Carla Yrjanson, vice president of tax research and content at Thomson Reuters:
“Global companies had to comply with nearly 450 tax changes this past quarter”
“Without the right technology, domain expertise and accurate tax information, a company would find it difficult, if not impossible, to achieve compliance with confidence in a timely fashion.”
VAT Rates Overview
- Overview of EU VAT rates, changes or proposals: EU VAT Rates | TMF
- Overview of ‘Global VAT/GST’: Global VAT/GST Rates| TMF
“What is the effect of increasing VAT/GST rates on this “VAT throughput”? Governments increase the VAT rates to balance their budget. More VAT/GST in the system equates to more tax authority scrutiny and higher penalties for errors – the greater the amount of tax in the system, the greater the tax risk. Could be that an update of the tax risk register and tax risk evaluation is necessary.”
“The global spread of Value Added Taxes (sometimes referred to as Goods and Services Taxes) has been the most remarkable development in taxation over the last 50 years. Operated in less than 10 countries in the late 1960s, VAT now raises one fifth of the world’s tax revenue and still more countries are adopting it. The increasing importance of VAT as a source of government revenue is likely to continue as countries deal with fiscal consolidation pressures in the wake of the economic crisis while seeking to restore growth.”
“Raising the standard VAT rate has often been considered as the easiest way to increase revenues from the tax, particularly at a time when many governments are seeking ways to address large fiscal deficits. Some countries have even explicitly linked rate increases to the objective of fiscal consolidation.
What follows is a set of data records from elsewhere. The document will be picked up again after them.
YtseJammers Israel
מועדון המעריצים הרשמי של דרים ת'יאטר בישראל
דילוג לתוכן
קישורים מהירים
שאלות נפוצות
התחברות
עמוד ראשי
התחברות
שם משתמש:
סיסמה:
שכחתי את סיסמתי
For instance the Slovak Republic has temporarily increased its VAT rate until the deficit will be reduced to below 3% and in Poland the VAT rates will automatically increase if the public debt to GDP ratio increases above a certain level.” Jeffrey Owens
However, we see in countries that have a VAT system a shift from direct to indirect tax and increase of VAT rates are a trend.
- What is the impact on the economy in the downturn?
- To stimulate the economy, would a decrease of VAT rates make more sense?